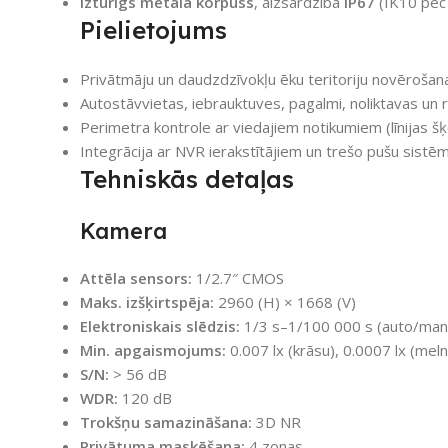
Izturīgs metāla korpuss
, aizsardzība
IP67
(IK10 pēc 
Pielietojums
Privātmāju un daudzdzīvokļu ēku teritoriju novērošan
Autostāvvietas, iebrauktuves, pagalmi, noliktavas un
Perimetra kontrole ar viedajiem notikumiem (līnijas š
Integrācija ar NVR ierakstītājiem un trešo pušu sis
Tehniskās detaļas
Kamera
Attēla sensors:
1/2.7″ CMOS
Maks. izšķirtspēja:
2960 (H) × 1668 (V)
Elektroniskais slēdzis:
1/3 s–1/100 000 s (auto/manu
Min. apgaismojums:
0.007 lx (krāsu), 0.0007 lx (meln
S/N:
> 56 dB
WDR:
120 dB
Trokšņu samazināšana:
3D NR
Privātuma maskēšana:
4 zonas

▶ **PROBLEM**
Output exactly the lines between the one containing "2960 (H) × 1668 (V)" and the final line above, both inclusive.

▶ **WRITTEN ANSWER**
2960 (H) × 1668 (V)
Elektroniskais slēdzis:
1/3 s–1/100 000 s (auto/manu
Min. apgaismojums:
0.007 lx (krāsu), 0.0007 lx (meln
S/N:
> 56 dB
WDR:
120 dB
Trokšņu samazināšana:
3D NR
Privātuma maskēšana:
4 zonas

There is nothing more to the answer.